Of course, the former USSR is a very interesting place to be reading books about negative utopias. I was having an interesting conversation with my Russian tutor this week about (what else?) Stalin. We were reading Anna Akhmatova’s poem cycle “Requiem,” (English version, Russian version) which is about Ahmatova’s experiences waiting in line to visit her son who was being held in jail (probably to punish her for her poetry) during World War II. So, Stalinism was actually quite topical.


My teacher was definitely familiar with a lot of the facts that were suppressed by Soviet censors--such as the fact that Stalin’s purges of military officers severely weakened the Red Army on the eve of the war. She acknowledged that Stalin did many terrible things, but she pointed out that the line between being strict and being cruel is blurry. She thinks that a government has to be strict to maintain order.

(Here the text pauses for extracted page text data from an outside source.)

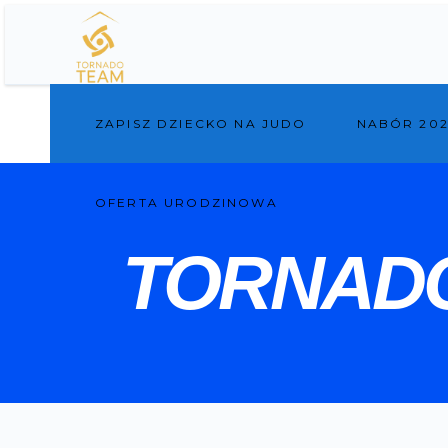
ZAPISZ DZIECKO NA JUDO
NABÓR 202
OFERTA URODZINOWA
TORNAD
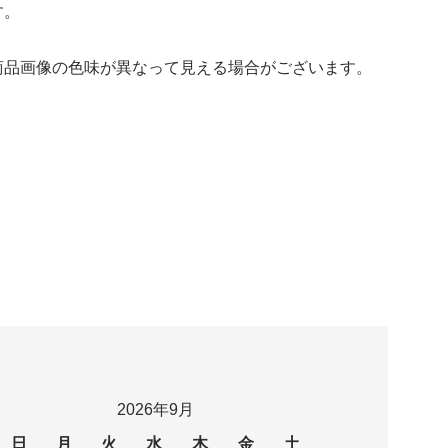
す。
商品画像の色味が異なって見える場合がございます。
2026年9月
日
月
火
水
木
金
土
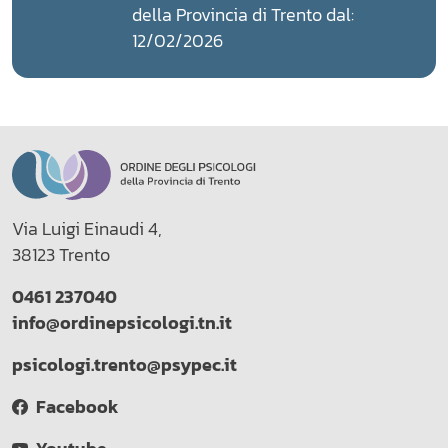
della Provincia di Trento dal:
12/02/2026
Via Luigi Einaudi 4,
38123 Trento
0461 237040
info@ordinepsicologi.tn.it
psicologi.trento@psypec.it
Facebook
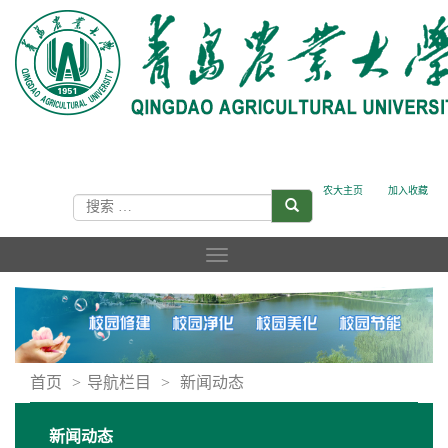
农大主页
加入收藏
首页
>
导航栏目
>
新闻动态
新闻动态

She argued that during the days of the USSR, she knew she would always have an apartment and a job and that her paycheck would arrive on time. Now, the government in Moldova is in such a mess that teachers (and professors at the university, too!) never know if they will actually be paid this month or not. If you’ve been following my blog, you know that the government can’t even be relied on to consistently provide gas, electricity, or water. It has been eighteen years since the fall of the USSR and these things are still happening!

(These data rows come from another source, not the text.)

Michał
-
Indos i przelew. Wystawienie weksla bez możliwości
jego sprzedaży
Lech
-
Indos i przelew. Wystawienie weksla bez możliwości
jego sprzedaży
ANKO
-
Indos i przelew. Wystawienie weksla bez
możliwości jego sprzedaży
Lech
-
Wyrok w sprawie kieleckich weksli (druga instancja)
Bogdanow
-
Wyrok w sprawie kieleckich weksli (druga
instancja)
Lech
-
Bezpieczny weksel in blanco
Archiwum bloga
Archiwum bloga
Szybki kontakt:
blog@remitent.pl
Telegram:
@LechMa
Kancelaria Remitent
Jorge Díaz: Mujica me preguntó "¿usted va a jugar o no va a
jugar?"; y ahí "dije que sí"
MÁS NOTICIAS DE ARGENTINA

Lowry’s book is basically about this exact trade-off. In The Giver, lifetime security and freedom from pain can only be achieved through extreme government coercion and the killing of innocents. I don’t think that Lowry intended her book to be a criticism of communism, (the characters in The Giver shun workers, so you can’t argue that they’re Marxists), but it was obviously an influence. She is basically asking the same questions as my teacher. Where’s the line? Although Lowry obviously doesn’t come down on the side of killing innocent people, part of the book’s power is how she really brings you inside the issue and enables you to empathize with all of the characters.. It’s truly a fascinating take on the subject, and I highly recommend the book.